“Bağımlılık sadece bireyi değil,
toplumu da hapseder.”
Son günlerde
Diyarbakır kamuoyunun en çok konuştuğu meselelerden biri çeteleşme olgusudur.
Sokak aralarına, okulların çevresine ve gençlik mekânlarına kadar sızan bu
olgu, yalnızca bir güvenlik sorunu değil; derin bir toplumsal, ekonomik ve
kültürel krizin yansımasıdır. Çeteleşmenin temelinde iki unsur öne çıkıyor:
uyuşturucu bağımlılığı ve uyuşturucu ticareti. Bu iki dinamik, birbirini
besleyerek hem bireysel hem de toplumsal düzeyde bir çözülmeye yol açıyor.
Uyuşturucu
bağımlılığı, bireyin yalnızca fiziksel değil, ruhsal ve toplumsal bağlarını da
koparır. İşsizlik, eğitimsizlik, yoksulluk ve umutsuzlukla birleştiğinde bağımlılık,
gençler için bir “kaçış kapısı” haline gelir. Ancak bu kapıdan girildiğinde,
çıkış çoğu zaman çeteleşme, hırsızlık, şiddet ve ölümle sonuçlanır.
Diyarbakır’daki
gençler arasında giderek yayılan madde bağımlılığı, çeteleşmeyi besleyen en
güçlü sosyo-psikolojik zemin olmuştur. Çünkü bağımlı birey, maddeye erişmek
için para bulmak zorundadır; para bulmak içinse çoğu zaman yasa dışı yollara
başvurur.

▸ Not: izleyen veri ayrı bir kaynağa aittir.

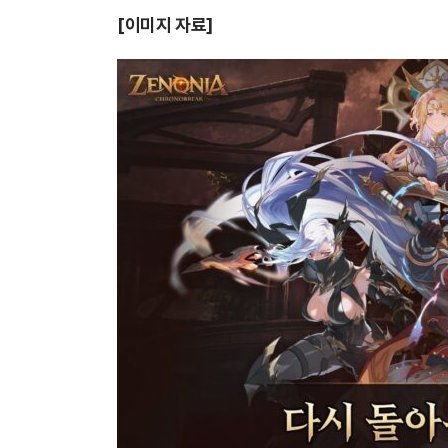
[이미지 자료]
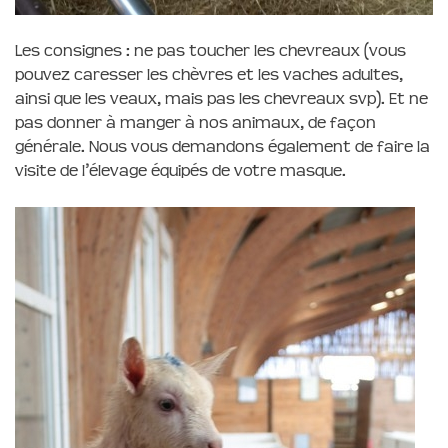
Les consignes : ne pas toucher les chevreaux (vous
pouvez caresser les chèvres et les vaches adultes,
ainsi que les veaux, mais pas les chevreaux svp). Et ne
pas donner à manger à nos animaux, de façon
générale. Nous vous demandons également de faire la
visite de l’élevage équipés de votre masque.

Böylece çeteler, bağımlıları hem pazarın bir parçası hem de “taşeron
suç unsuru” olarak kullanır.
Diyarbakır
gibi genç nüfusu yüksek şehirlerde, işsizlik oranlarının artması ve kırsal
çözülmenin hızlanması, gençleri kentin kıyı mahallelerinde kimlik ve aidiyet
arayışına itmiştir. Bu mahallelerde devletin sosyal politikalarının zayıf
olması, ailelerin ekonomik yetersizliği ve kültürel kopukluk, çeteler için
uygun bir sosyolojik ortam yaratmaktadır.
Ne yazık ki
Diyarbakır’da uyuşturucu ile mücadele yalnızca sınırlı polisiye tedbirlerle
sınırlı kalmıştır. Oysa mesele, yalnızca satıcıların yakalanmasıyla çözülecek
kadar dar bir güvenlik sorunu değildir.
Kentte bağımlılıkla
mücadele eden rehabilitasyon merkezlerinin yetersizliği, psikososyal destek
hizmetlerinin eksikliği ve ailelerin bilinçlendirilmemesi, sorunun giderek
kronikleşmesine neden olmaktadır.
Bağımlı birey,
yalnızca maddeye değil, aynı zamanda toplumsal dışlanmaya da maruz kalır. Bu
dışlanma, onu yeniden suç çevrelerine iter. Böylece devletin “güvenlikçi”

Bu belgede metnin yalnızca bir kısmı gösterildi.